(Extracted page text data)
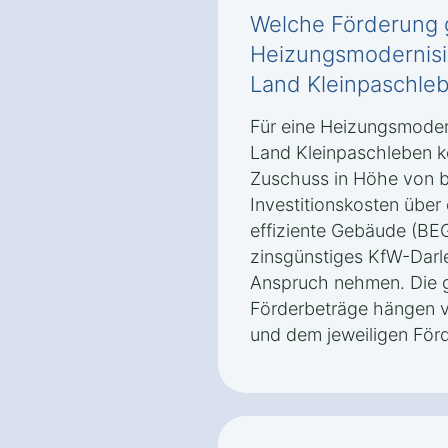
Welche Förderung g
Heizungsmodernisi
Land Kleinpaschle
Für eine Heizungsmoder
Land Kleinpaschleben k
Zuschuss in Höhe von b
Investitionskosten über
effiziente Gebäude (BEG
zinsgünstiges KfW-Darl
Anspruch nehmen. Die 
Förderbeträge hängen v
und dem jeweiligen För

## Task goal
A single number is the whole answer: how many lines in the data above hold the string "Land".

## Task answer
2